Le problème du moment, c’est moins la progression de Jean-Luc Mélenchon que celle de Nicolas Sarkozy. Je lance donc un appel à l’ensemble de la gauche: on ne peut pas laisser Sarkozy en tête au premier tour, c’est prendre trop de risques pour le second. La remontée du président sortant, qui grappille des voix à Marine Le Pen est une donnée nouvelle que chacun doit analyser. Je pose la question aux Français: l’important dans cette élection est-ce de pousser un cri ou de pousser Sarkozy dehors ? Voter pour Jean-Luc, c’est manifester une radicalité, un enthousiasme, une combativité, mais malgré tout son talent, il n’est pas en situation ni d’être au second tour, ni de battre Sarkozy.

Pourquoi ?

Parce que tout n’est pas possible ! On ne peut pas, comme il le fait dans son programme, nier la crise et la facture que nous laisse Sarkozy.
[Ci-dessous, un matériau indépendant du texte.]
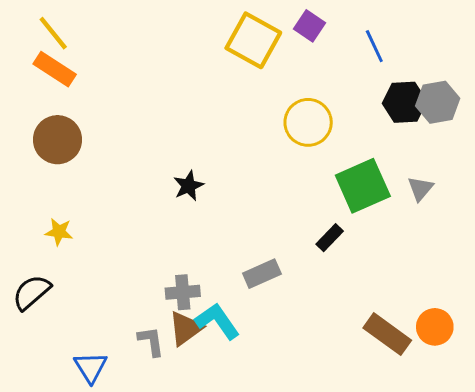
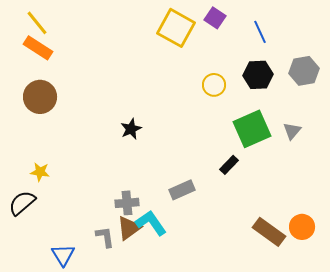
black hexagon: (405, 102) -> (258, 75), moved
yellow circle: (308, 122) -> (214, 85), size x0.7
yellow star: (59, 232) -> (40, 172), moved

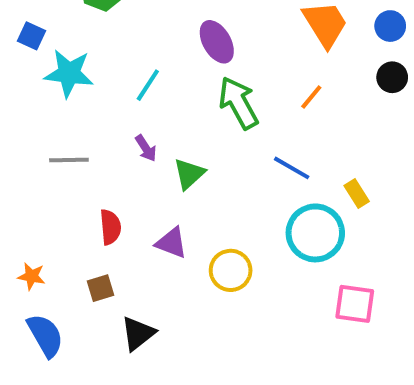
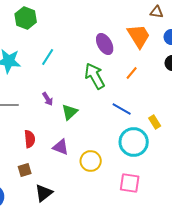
purple ellipse: (217, 42) -> (105, 44), moved
cyan line: (148, 85) -> (48, 57), moved
pink square: (355, 304) -> (130, 183), moved

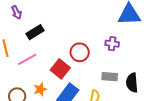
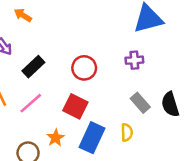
red circle: (80, 52) -> (84, 68), moved
gray rectangle: (110, 77) -> (140, 103), turned 56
Il faut hiérarchiser les priorités. C’est ce que propose François Hollande: d’abord, redresser le pays pour pouvoir redistribuer dans la justice, ensuite.

Hollande pourrait-il reprendre une partie des propositions de Mélenchon ?

Contrairement aux écologistes, les communistes n’ont jamais voulu signer de programme commun depuis 1974. Il n’y en aura donc pas.

Pour Mélenchon, cela revient à une « capitulation sans conditions »…

Le problème n’est pas de dire, c’est à prendre ou à laisser. Si Mélenchon voulait un programme commun, il fallait le proposer comme les écologistes avant la campagne. Les communistes n’ont jamais posé de préalable, ni souhaité que les socialistes en posent pour se désister.

Le candidat du Front de gauche n’épargne pas les socialistes. Faut-il lui répondre ?

Il a des formules abruptes, inutilement blessantes. Mais à aucun moment Hollande, ne suivra Mélenchon, pas plus que Sarkozy, Fillon ou Le Pen dans la surenchère et la polémique. Avec Jean-Luc, nous avons des débats, mais nous partageons le même combat: battre Sarkozy, car aucune revendication de gauche ne pourra être satisfaite s’il reste au pouvoir.

Mélenchon fait le plein dans ses meetings, on sent moins de ferveur chez François Hollande, comment l’expliquez-vous ?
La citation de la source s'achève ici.